On the third day I looked at her face while she was eating breakfast and I noticed the redness around her jawline looked a little less inflamed. Still spots there, but the angry red surrounding them got slightly better.
I wasn't sure if I was just seeing what I wanted to see.
But Mia noticed too. The redness definitely reduced. Not dramatically. But enough to notice.
The hope started getting real.
She started wearing makeup whenever we went literally anywhere. I noticed it but never said anything. I figured it was about covering her face without making it obvious she was covering her face.
On day 7 we went shopping and she didn't put any makeup on. That was the moment I knew.
Her skin wasn't clear. But it was visibly calmer and better. The big inflamed spots improved significantly. The redness that covered large areas of her cheeks was almost gone. Her skin looked like it was actually recovering rather than fighting.
When we got home she looked in the hall mirror and said "it's truly getting better, isn't it?"
I nearly cried standing in my own hallway. Kids don't even realise how much it means to parents sometimes.
She didn't go to a social event outside of school in months. She made excuses every time. Said she was tired, or had homework, or just didn't feel like it.
I knew why. But I never pushed it.
2 weeks after starting the balm, she came downstairs holding her phone and casually said "Lily's having people over on Saturday, can I go?" Like it was nothing. Like she didn't avoid exactly this kind of thing for months.
Her skin wasn't perfect — she still had some spots. But the severe inflammation was completely gone. No acne, no redness anywhere, not even any new breakouts. Her skin looked healthy and fresh in a way it genuinely wasn't in 2 years.
I said yes, obviously.
2 years. 11 products. £500.
With everything else we tried, there was always a pattern. A slight improvement, then a flare. A good week, then 2 bad weeks. We learned not to trust the good days because the bad ones always came back — along with constant dryness and irritation in the meantime.
With Enduorin, the acne didn't come back.

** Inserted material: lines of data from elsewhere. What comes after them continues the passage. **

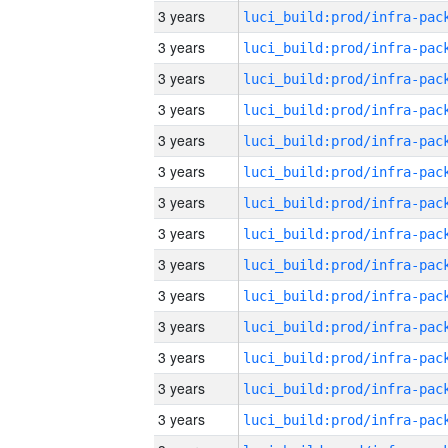
3 years
3 years
3 years
3 years
3 years
3 years
3 years
3 years
3 years
3 years
3 years
3 years
3 years
3 years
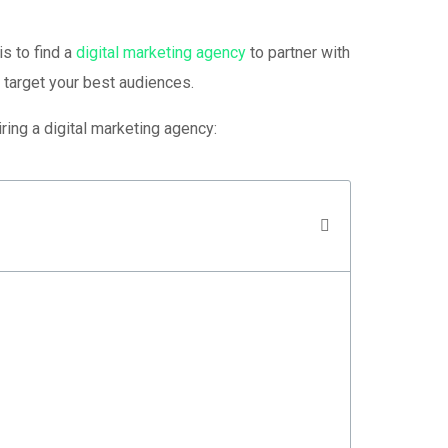
is to find a
digital marketing agency
to partner with
 target your best audiences.
ring a digital marketing agency:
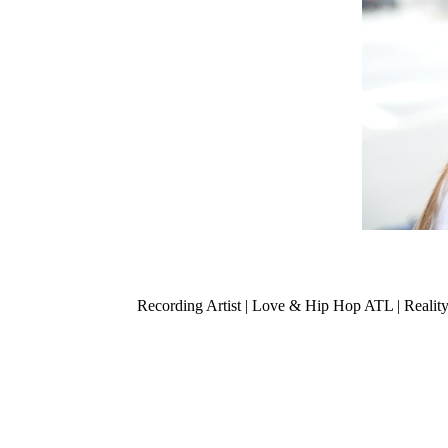
Recording Artist | Love & Hip Hop ATL | Realit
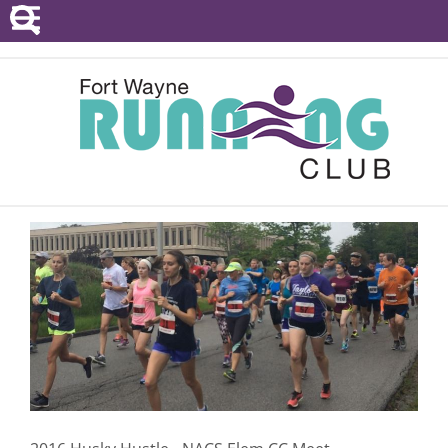
POINTS SERIES
EVENTS
RESOURCES
RACE DIRECTORS
ABOUT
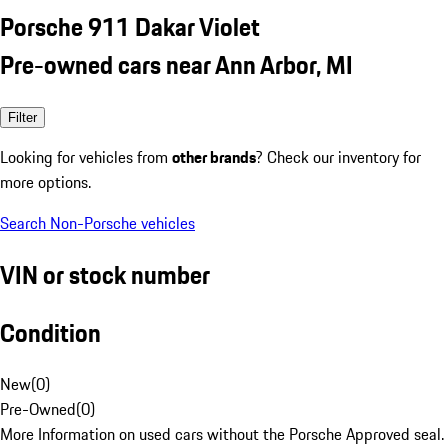
Porsche 911 Dakar Violet
Pre-owned cars near Ann Arbor, MI
Filter
Looking for vehicles from
other brands
? Check our inventory for
more options.
Search Non-Porsche vehicles
VIN or stock number
Condition
New
(
0
)
Pre-Owned
(
0
)
More Information on used cars without the Porsche Approved seal.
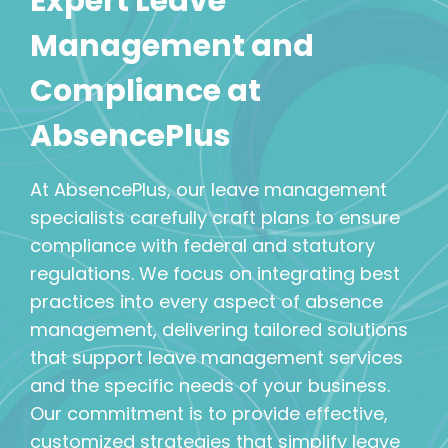
Expert Leave
Management and
Compliance at
AbsencePlus
At AbsencePlus, our leave management
specialists carefully craft plans to ensure
compliance with federal and statutory
regulations. We focus on integrating best
practices into every aspect of absence
management, delivering tailored solutions
that support leave management services
and the specific needs of your business.
Our commitment is to provide effective,
customized strategies that simplify leave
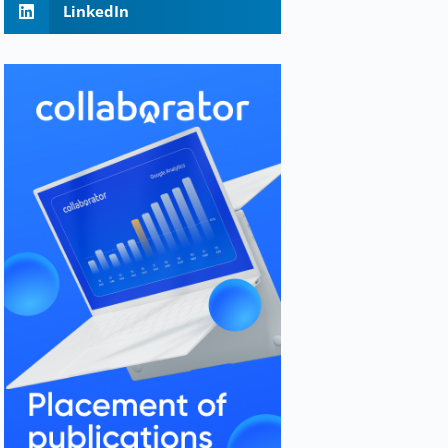
LinkedIn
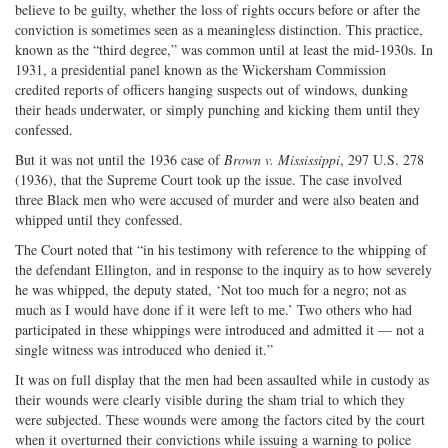
believe to be guilty, whether the loss of rights occurs before or after the
conviction is sometimes seen as a meaningless distinction. This practice,
known as the “third degree,” was common until at least the mid-1930s. In
1931, a presidential panel known as the Wickersham Commission
credited reports of officers hanging suspects out of windows, dunking
their heads underwater, or simply punching and kicking them until they
confessed.
But it was not until the 1936 case of
Brown v. Mississippi
, 297 U.S. 278
(1936), that the Supreme Court took up the issue. The case involved
three Black men who were accused of murder and were also beaten and
whipped until they confessed.
The Court noted that “in his testimony with reference to the whipping of
the defendant Ellington, and in response to the inquiry as to how severely
he was whipped, the deputy stated, ‘Not too much for a negro; not as
much as I would have done if it were left to me.’ Two others who had
participated in these whippings were introduced and admitted it — not a
single witness was introduced who denied it.”
It was on full display that the men had been assaulted while in custody as
their wounds were clearly visible during the sham trial to which they
were subjected. These wounds were among the factors cited by the court
when it overturned their convictions while issuing a warning to police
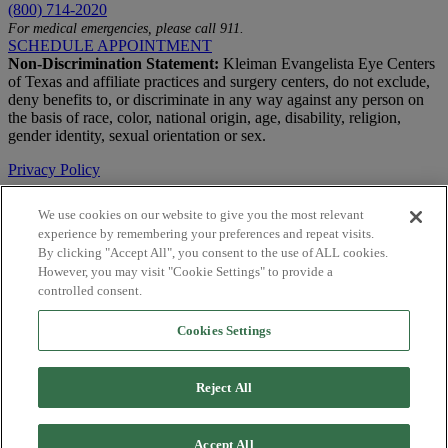
(800) 714-2020
For medical emergencies, please call 911.
SCHEDULE APPOINTMENT
Non-Discrimination Statement:
Kleiman Evangelista Eye Centers
of Texas and affiliate practices and surgery centers, do not exclude,
deny benefits to, or discriminate in any way against any person on
the basis of race, color, national origin, age, disability, religion,
gender identity, sexual orientation or sex.
Privacy Policy
Terms of Use
We use cookies on our website to give you the most relevant
experience by remembering your preferences and repeat visits.
Notice of Privacy Practices
By clicking "Accept All", you consent to the use of ALL cookies.
Accessibility Statement
However, you may visit "Cookie Settings" to provide a
controlled consent.
© 2026 | All Rights Reserved
Cookies Settings
Live Chat
Are You a Physician?
Reject All
YES
NO
Accept All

After a month, her skin was consistently the calmest it was since before all this started. The occasional small spot, but nothing inflamed, nothing red, nothing that made her want to lock herself in her room.
She started putting her hair up again. She started taking photos again. She's smiling properly. Just living her normal life.
That's worth more to me than I can say.
Now I understand it properly. The other products did 2 things simultaneously: killing the bacteria short term while damaging the barrier long term. So the inflammation reduced briefly, then returned worse, because the skin was now more vulnerable than before.
Enduorin doesn't work like that. It targets only the bacteria that cause acne, leaving the barrier intact and the good bacteria in place. So as the bacterial load reduces, the immune system calms down and because the barrier is being strengthened rather than stripped, the inflammation doesn't come back.
It's not a stronger version of what we tried before. It's a completely different approach. And that's why it worked when the other 11 things didn't.
This is an advertorial. Individual results may vary. Enduorin is not intended to diagnose, treat, cure or prevent any disease. Always consult a healthcare professional for medical concerns.